Publication information
- Publisher: Marvel Comics
- Schedule: Monthly
- Format: Limited series
- Genre: Superhero;
- Publication date: March 2000 – February 2001
- No. of issues: 12
- Main character: First Line

Creative team
- Created by: Roger Stern John Byrne
- Written by: Roger Stern John Byrne
- Penciller: John Byrne
- Inker: Al Milgrom
- Letterer(s): James Novak John Morelli
- Colorist: Glynis Oliver
- Editor: Ralph Macchio

= Marvel: The Lost Generation =

2000–2001 Marvel Comics miniseries

Marvel: The Lost Generation is a twelve-issue comic book miniseries published by Marvel Comics in 2000 and 2001. The series was scripted by Roger Stern and drawn by John Byrne with both as co-plotters. Numbered in reverse order, it began with issue #12 (March 2000) and finished with issue #1 (Feb. 2001).

Marvel: The Lost Generation tells the story of superheroes active after World War II but before the debut of the Fantastic Four, which is considered to be the start of the "modern age" of heroes within the Marvel Universe. Although the Fantastic Four first appeared in comics in 1961, Marvel Comics uses a sliding timescale. The Lost Generation explored events in the gap between the retirement/disappearance of superheroes active during World War II and the emergence of the modern generation of heroes.

==Publication history==
The series employed the unusual stylistic device of having the issues numbered in reverse (from #12 down to #1) and occurring in reverse chronological order. Thus, the first issue to be published (#12) depicted the final mission of its superhero team, and each issue thereafter showed progressively earlier events until the final issue (#1), which depicted the team's origin.

==Plot synopsis==
Marvel: The Lost Generation starred the First Line, a loose confederation of superheroes, which lasted from the years shortly after World War II up to the early 1980s. Members of the First Line included the Yankee Clipper (uses a time traveler's force belt), Oxbow (a super-strong archer), Effigy (a Skrull shapeshifter posing as a super-powered human), Nightingale (a mysterious woman with precognitive and healing powers), Pixie and Major Mercury (both Eternals), Captain Hip and Sunshine (hippie heroes mutated by a government experiment) and their daughter Gadfly, Kid Justice (the younger brother and former sidekick of the Yankee Clipper who later became Mr. Justice), and the Black Fox (a non-superpowered vigilante), as well as other, less prominent heroes during their "decades-long" adventures. Members of the First Line encountered a number of established Marvel characters, including the Skrulls, Doctor Strange, Diablo, Namor the Sub-Mariner, Thor, Venus, the Monster Hunters of Ulysses Bloodstone, and Nick Fury.

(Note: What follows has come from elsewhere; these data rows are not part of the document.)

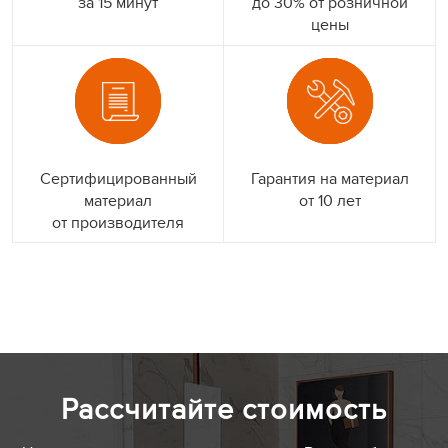
за 15 минут
до 30% от розничной
цены
Сертифицированный
Гарантия на материал
материал
от 10 лет
от производителя
Рассчитайте стоимость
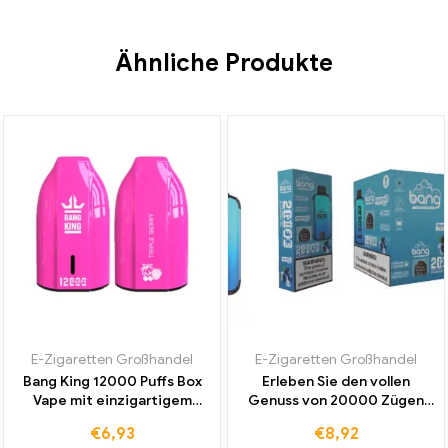
Ähnliche Produkte
E-Zigaretten Großhandel
E-Zigaretten Großhandel
Bang King 12000 Puffs Box
Erleben Sie den vollen
Vape mit einzigartigem
Genuss von 20000 Zügen
Triple Berry Geschmack
Blaubeer Ice mit der Bang
€
6,93
€
8,92
jetzt Duty-Free erhältlich
Dual Mesh Einweg E-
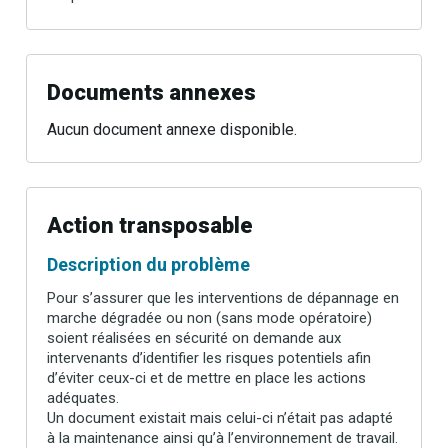
Documents annexes
Aucun document annexe disponible.
Action transposable
Description du problème
Pour s’assurer que les interventions de dépannage en
marche dégradée ou non (sans mode opératoire)
soient réalisées en sécurité on demande aux
intervenants d’identifier les risques potentiels afin
d’éviter ceux-ci et de mettre en place les actions
adéquates.
Un document existait mais celui-ci n’était pas adapté
à la maintenance ainsi qu’à l’environnement de travail.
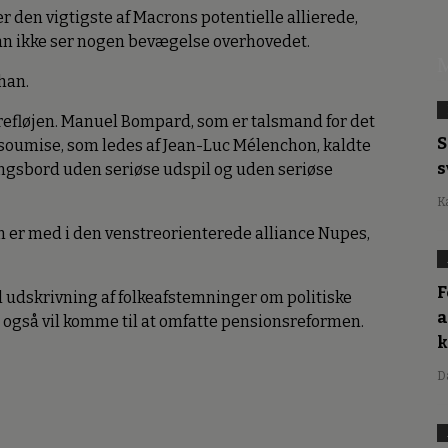
er den vigtigste af Macrons potentielle allierede,
han ikke ser nogen bevægelse overhovedet.
M
 han.
refløjen. Manuel Bompard, som er talsmand for det
S
soumise, som ledes af Jean-Luc Mélenchon, kaldte
s
ingsbord uden seriøse udspil og uden seriøse
K
m er med i den venstreorienterede alliance Nupes,
F
til udskrivning af folkeafstemninger om politiske
a
te også vil komme til at omfatte pensionsreformen.
D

During their final mission against a Skrull invasion force, almost all of the entire cast of characters is killed with Pixie as the only apparent survivor, and this, along with a government conspiracy to cover up the attempted alien invasion, was given as the in-story reason why the First Line and its exploits had gone unmentioned.

==Similar concepts==
Marvel had earlier explored a similar concept of superheroes banding together after World War II in What If #9 (June 1978) "What If the Avengers Had Fought Evil During the 1950s?" In that comic, the heroes had been Marvel Boy, the 3-D Man, Venus (who appears in Lost Generation as the temporary thrall of a villain called Rumor), the Gorilla-Man, and the Human Robot, and featured Jann of the Jungle and Namora. This would form the basis for the Agents of Atlas.

The Monster Hunters, also featured in this series, had been created in a similar way in the pages of Marvel Universe. It featured Ulysses Bloodstone and Makkari was retconned as the character Hurricane.